A third audience I was thinking of when I wrote this book is those who were abused as children. I suffered devastating child abuse, and while it certainly changed me and made me the person I am, what happened no longer rules my life. One of the lessons I’ve learned by being unable to bear children is that you pick up the pieces and move on. In one of my poems, I talk about taking those broken bits and turning them into a mosaic, into something beautiful. That’s how I like to think of my life, as a work of art. I think that anyone can take their brokenness and sculpt it into something meaningful, but it takes work and commitment and courage to do so.
What kind of response have you received so far?

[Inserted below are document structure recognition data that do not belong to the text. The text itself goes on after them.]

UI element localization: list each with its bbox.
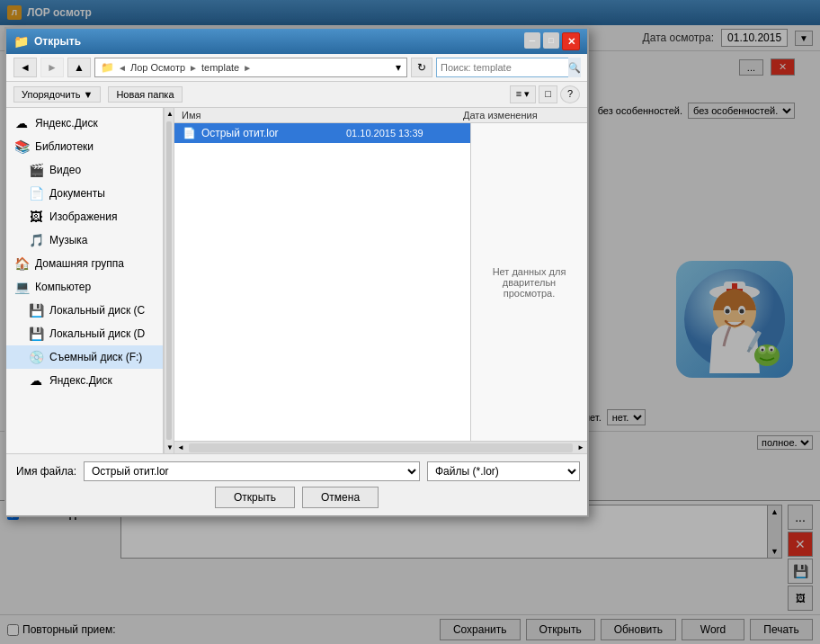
col-date-header: Дата изменения xyxy=(463,110,580,121)
dialog-title-left: 📁 Открыть xyxy=(13,34,81,49)
dialog-toolbar: ◄ ► ▲ 📁 ◄ Лор Осмотр ► template ► ▾ ↻ 🔍 xyxy=(6,54,587,82)
breadcrumb-folder-icon: 📁 xyxy=(101,61,114,74)
images-icon: 🖼 xyxy=(28,209,44,225)
dialog-cancel-btn[interactable]: Отмена xyxy=(302,487,379,508)
sidebar-libraries-label: Библиотеки xyxy=(35,140,94,153)
dialog-footer: Имя файла: Острый отит.lor Файлы (*.lor)… xyxy=(6,453,587,515)
horiz-scroll-left[interactable]: ◄ xyxy=(174,443,187,452)
libraries-icon: 📚 xyxy=(13,139,30,155)
documents-icon: 📄 xyxy=(28,185,44,201)
sidebar-documents-label: Документы xyxy=(49,187,105,200)
sidebar-drive-c[interactable]: 💾 Локальный диск (C xyxy=(6,299,163,322)
file-item-icon: 📄 xyxy=(182,126,196,140)
breadcrumb-sub[interactable]: template xyxy=(201,62,239,73)
horiz-scrollbar[interactable]: ◄ ► xyxy=(174,441,587,453)
sidebar-drive-f-label: Съемный диск (F:) xyxy=(49,351,142,363)
view-btn-2[interactable]: □ xyxy=(539,85,557,103)
view-btn-1[interactable]: ≡ ▾ xyxy=(510,85,536,103)
preview-panel: Нет данных для дварительн просмотра. xyxy=(470,123,587,441)
video-icon: 🎬 xyxy=(28,162,44,178)
sidebar-libraries[interactable]: 📚 Библиотеки xyxy=(6,135,163,158)
organize-btn[interactable]: Упорядочить ▼ xyxy=(13,86,101,103)
dialog-sidebar: ☁ Яндекс.Диск 📚 Библиотеки 🎬 Видео 📄 Док… xyxy=(6,108,164,453)
sidebar-images-label: Изображения xyxy=(49,210,117,223)
drive-d-icon: 💾 xyxy=(28,326,44,342)
refresh-btn[interactable]: ↻ xyxy=(411,58,432,77)
new-folder-btn[interactable]: Новая папка xyxy=(108,86,182,103)
breadcrumb-root[interactable]: Лор Осмотр xyxy=(130,62,185,73)
sidebar-computer-label: Компьютер xyxy=(35,281,91,293)
filename-row: Имя файла: Острый отит.lor Файлы (*.lor) xyxy=(13,461,580,481)
sidebar-scroll-up[interactable]: ▲ xyxy=(165,108,174,120)
sidebar-video[interactable]: 🎬 Видео xyxy=(6,158,163,182)
sidebar-yandex-bottom-label: Яндекс.Диск xyxy=(49,374,112,387)
sidebar-drive-c-label: Локальный диск (C xyxy=(49,304,145,317)
up-btn[interactable]: ▲ xyxy=(67,58,91,77)
sidebar-video-label: Видео xyxy=(49,164,81,176)
col-name-header: Имя xyxy=(182,110,463,121)
breadcrumb-bar: 📁 ◄ Лор Осмотр ► template ► ▾ xyxy=(94,58,407,77)
dialog-buttons: Открыть Отмена xyxy=(13,487,580,508)
sidebar-drive-f[interactable]: 💿 Съемный диск (F:) xyxy=(6,345,163,369)
sidebar-images[interactable]: 🖼 Изображения xyxy=(6,205,163,228)
music-icon: 🎵 xyxy=(28,232,44,248)
filetype-select[interactable]: Файлы (*.lor) xyxy=(427,461,580,481)
dialog-maximize-btn[interactable]: □ xyxy=(543,32,559,49)
dialog-title: Открыть xyxy=(34,35,81,48)
file-item-date: 01.10.2015 13:39 xyxy=(346,128,463,139)
dialog-title-icon: 📁 xyxy=(13,34,29,49)
file-list: 📄 Острый отит.lor 01.10.2015 13:39 xyxy=(174,123,470,441)
drive-c-icon: 💾 xyxy=(28,302,44,318)
yandex-disk-icon: ☁ xyxy=(13,115,30,131)
sidebar-drive-d[interactable]: 💾 Локальный диск (D xyxy=(6,322,163,345)
sidebar-yandex-bottom[interactable]: ☁ Яндекс.Диск xyxy=(6,369,163,392)
file-item-otit[interactable]: 📄 Острый отит.lor 01.10.2015 13:39 xyxy=(174,123,470,143)
yandex-bottom-icon: ☁ xyxy=(28,372,44,389)
sidebar-homegroup[interactable]: 🏠 Домашняя группа xyxy=(6,252,163,275)
sidebar-music[interactable]: 🎵 Музыка xyxy=(6,228,163,252)
sidebar-yandex-top[interactable]: ☁ Яндекс.Диск xyxy=(6,112,163,135)
forward-btn[interactable]: ► xyxy=(40,58,64,77)
filename-input[interactable]: Острый отит.lor xyxy=(84,461,420,481)
dialog-main: Имя Дата изменения 📄 Острый отит.lor 01.… xyxy=(174,108,587,453)
homegroup-icon: 🏠 xyxy=(13,255,30,272)
horiz-scroll-right[interactable]: ► xyxy=(575,443,587,452)
sidebar-computer[interactable]: 💻 Компьютер xyxy=(6,275,163,299)
sidebar-yandex-top-label: Яндекс.Диск xyxy=(35,117,98,130)
dialog-close-btn[interactable]: ✕ xyxy=(562,32,580,50)
dialog-titlebar: 📁 Открыть ─ □ ✕ xyxy=(6,29,587,54)
search-input[interactable] xyxy=(437,62,568,73)
drive-f-icon: 💿 xyxy=(28,349,44,365)
open-file-dialog: 📁 Открыть ─ □ ✕ ◄ ► ▲ 📁 ◄ Лор Осмотр ► t… xyxy=(4,27,589,517)
computer-icon: 💻 xyxy=(13,279,30,295)
file-item-name: Острый отит.lor xyxy=(201,127,341,139)
filename-label: Имя файла: xyxy=(13,465,76,478)
sidebar-drive-d-label: Локальный диск (D xyxy=(49,327,145,340)
help-btn[interactable]: ? xyxy=(560,85,580,103)
breadcrumb-expand[interactable]: ▾ xyxy=(396,61,401,74)
sidebar-scroll-down[interactable]: ▼ xyxy=(165,442,174,453)
search-box: 🔍 xyxy=(436,58,580,77)
preview-text: Нет данных для дварительн просмотра. xyxy=(478,266,580,299)
file-list-header: Имя Дата изменения xyxy=(174,108,587,123)
dialog-body: ☁ Яндекс.Диск 📚 Библиотеки 🎬 Видео 📄 Док… xyxy=(6,108,587,453)
back-btn[interactable]: ◄ xyxy=(13,58,37,77)
sidebar-music-label: Музыка xyxy=(49,234,87,246)
dialog-open-btn[interactable]: Открыть xyxy=(215,487,295,508)
search-icon[interactable]: 🔍 xyxy=(568,58,581,77)
sidebar-scrollbar[interactable]: ▲ ▼ xyxy=(164,108,174,453)
sidebar-homegroup-label: Домашняя группа xyxy=(35,257,124,270)
sidebar-documents[interactable]: 📄 Документы xyxy=(6,182,163,205)
dialog-minimize-btn[interactable]: ─ xyxy=(524,32,540,49)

I have been absolutely blessed with the response I have received to “Meeting God at Midnight.” The first critic I sent it to called it “a work of art,” which absolutely blew me away. Listen, I’m realistic. The material in the first part of the book is challenging. And yet, readers stick with it as the experience changes from brokenness to hopefulness to joy. I mean, isn’t that what our lives are like anyway? We suffer and then we use that suffering to build good works. We can’t live in misery. We have to move on and make something of our tattered lives.
Perhaps the most straightforward response to my work came from a young woman I met on a recent trip to South Africa. She said upon reading the first few poems in my book, “This isn’t that boring rhyming stuff we read in school.” Her mother laughed saying, “No. These are poems you can actually understand.” As an author, that response is heartwarming. I don’t need to be acclaimed for creating high-brow work that “normal” people can’t make heads or tails of. I want to tell stories that inspire people to take hardship and make something of it. I want people who feel like they are marginalized in their lives or their communities or even in their own minds, to know that they matter and have something extraordinary to give from their pain.

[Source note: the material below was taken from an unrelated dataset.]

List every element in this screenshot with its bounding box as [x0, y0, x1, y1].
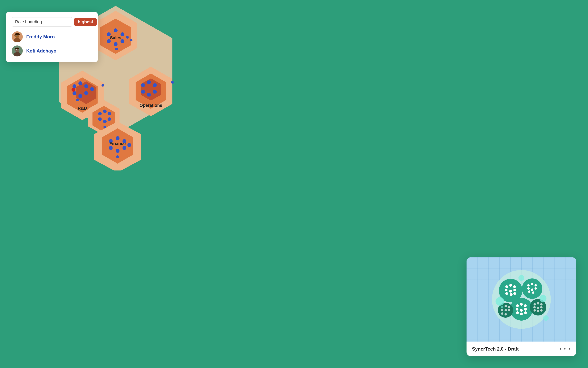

I want to emulate those who inspire me. One of my greatest heroes is Viktor Frankl. He survived the Nazi death camps to write about meaning, that human beings need meaning in order to live vibrant lives. Elie Wiesel. Nelson Mandela. Maya Angelou. They didn’t have privileged histories, but they were able to use their experience and pain to lead others to a better life. That’s what I hope my work does.
In particular, women who have had miscarriages or cannot have children share that they find solace in my experience, knowing that they are not alone in their despair and that there is hope of creating a life that has meaning, even if there is no family to build from.
What are you working on next?
My next book, which is in the editorial process now, is a novel. It’s about the visionary experience of the modern day prophet. Although Jews have closed the scripture and no longer allow prophecy, I do not believe that God got the memo. I absolutely believe that God still speaks to us, still sends prophetic visions to some who are “attuned” to that channel, as it were. My next book is about the visions that one contemporary Jewish prophet sees, how seeing them tears her apart as she tries to understand them in the context of modern Judaism, and the conversations she has with God about what she is to do with the visions she has, which show a horrific future for humankind. I hope to have it published before the end of 2015.